» PROBLEM REQUIREMENTS
Print back each record unchanged, without pictures.
==== THE DATA ====
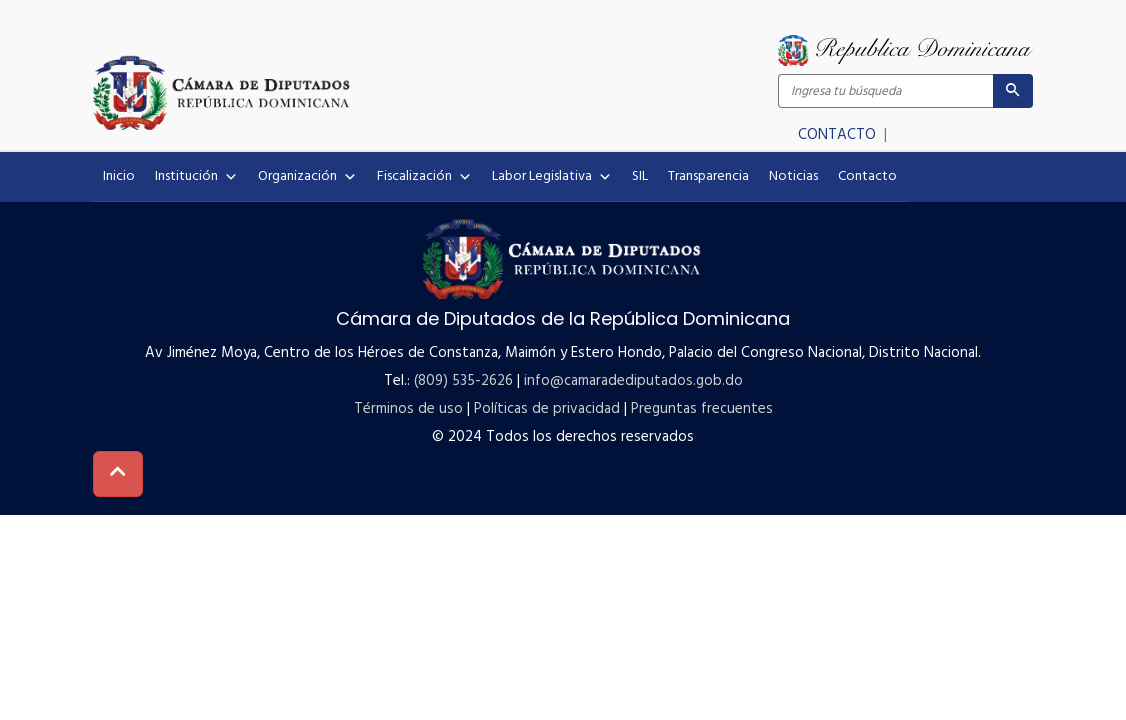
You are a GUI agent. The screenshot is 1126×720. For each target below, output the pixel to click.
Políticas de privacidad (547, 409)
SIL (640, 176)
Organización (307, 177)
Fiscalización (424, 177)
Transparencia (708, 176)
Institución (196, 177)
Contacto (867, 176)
====
» ANSWER TO THE PROBLEM
You are a GUI agent. The screenshot is 1126×720. For each target below, output the pixel to click.
Políticas de privacidad (547, 409)
SIL (640, 176)
Organización (307, 177)
Fiscalización (424, 177)
Transparencia (708, 176)
Institución (196, 177)
Contacto (867, 176)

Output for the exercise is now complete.